Morning bite - mid-week update
December 18, 2019 - Wednesday morning
I've gotten through the primaries for this week, and I'm starting to look at the secondary items. I'm a little concerned about the complexity of the game - this is something that I really really want to keep, but at the same time maintain a very simple UI and UX as well. I want a deep(ish) simulation game with super simple controls and is very easy to pick up. But I'm already seeing parts where I feel I need to explain how this or that works, and that means a bunch of pop-up dialogs (or a long tutorial :( ) that I'd like to avoid. I gave playing Tropico mobile a shot, and it starts you off in like a 30-minute tutorial. I definitely want to avoid this.

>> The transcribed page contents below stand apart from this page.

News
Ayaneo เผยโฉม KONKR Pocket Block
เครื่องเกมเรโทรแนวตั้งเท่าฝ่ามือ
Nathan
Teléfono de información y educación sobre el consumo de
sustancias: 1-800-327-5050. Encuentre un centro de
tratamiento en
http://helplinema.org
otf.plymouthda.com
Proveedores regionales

Rent and taxes are in - Rent is paid once a day to the House and Taxes are a percentage of all Resident to Building transactions (which.. includes Rent!). There's no income tax for now, but I'll probably add that as a Policy sooner or later.

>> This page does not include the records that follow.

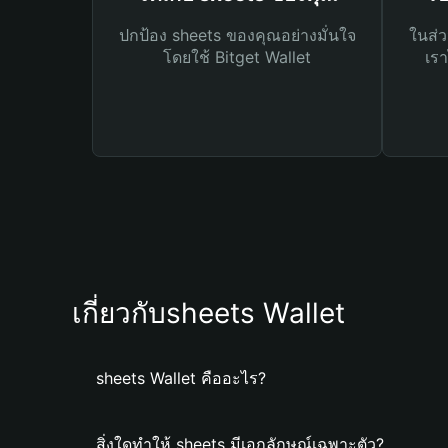
ปกป้อง sheets ของคุณอย่างมั่นใจ
ในส่ว
โดยใช้ Bitget Wallet
เรา
เกี่ยวกับsheets Wallet
sheets Wallet คืออะไร?
สิ่งใดทำให้ sheets มีเอกลักษณ์เฉพาะตัว?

Building storage capacity is enforced by a decay system, where when a building goes over capacity all items in storage start decaying at about 10% per second. I may change this to just a flat limit on being able to store an amount, but decay lets me step around the question of what happens when Residents try to put things in an over capacity store. One produces game logic failure states, which I have to handle, and the other produces game play failure states, which the player has to handle ;).

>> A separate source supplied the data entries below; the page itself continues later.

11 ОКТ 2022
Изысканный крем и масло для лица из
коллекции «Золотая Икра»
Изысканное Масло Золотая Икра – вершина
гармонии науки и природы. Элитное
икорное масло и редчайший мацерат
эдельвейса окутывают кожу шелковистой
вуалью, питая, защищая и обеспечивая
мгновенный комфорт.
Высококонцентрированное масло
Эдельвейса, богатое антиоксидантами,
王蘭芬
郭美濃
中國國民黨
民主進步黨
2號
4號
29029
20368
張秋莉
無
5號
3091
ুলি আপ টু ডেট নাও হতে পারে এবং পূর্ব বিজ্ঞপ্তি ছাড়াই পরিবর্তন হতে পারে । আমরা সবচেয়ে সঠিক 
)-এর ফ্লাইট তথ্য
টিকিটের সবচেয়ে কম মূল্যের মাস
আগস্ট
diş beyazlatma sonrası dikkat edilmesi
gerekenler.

Looking at the secondaries:
I definitely need to decide how to enforce out-of-resources (including water). One thought is to do this by Platform, which gives them a gameplay mechanic as well. The player can switch on/off the Power or Water per platform to do a rolling blackout.
I also need to decide how utilities get paid. I'm probably going with a funding system where the user can decide on an amount of money to transfer into the building on an interval. This would be set categorically as well (e.g. 5.0 wealth per tick will be distributed among Power buildings)
Dynamic pricing, the simple method, should be easy to implement. Supply high - price low. Managers look at supply and decide on a sell price, Residents look at supply (at home) and decide on a buy price. If they meet, then transact at sell price.
I'm going to start measuring the game along a few dimensions. That is, really, just keeping track of my subjective evaluation of it along those lines. Since these are hard to pin down, I'll just say that 2 is better than 1, but 4 may not be twice as good as 2. I just want a record of how each of these are progressing along. The scale is 0 = nothing there, 10 = best available.
These are the aspects for now:
- Art/Sound
- UX
- Gameplay
- Simulation
- Market(ing/ability)
So the first report card:
Measures of Goodness | |
---|---|
Art | 1 |
UX | 1 |
Gameplay | 1 |
Simulation | 2 |
Market | 0 |
I'm also going to start switching hats a bit. I don't plan to 'finish' with one measure then move on to the next - and I think we're near a good simulation stopping point for me to move on to gameplay. There may be good combos of hats, like Dota's Invoker, that help to produce good results. Each hat represents a different perspective and value set, which I hope will help unblock decisions.
I'm going try a Simulation -> Gameplay -> UX loop around the basic economy gameplay. A little closer to release (but not too far away), I think an Art -> Market -> Art will help me make decisions and execute on game assets.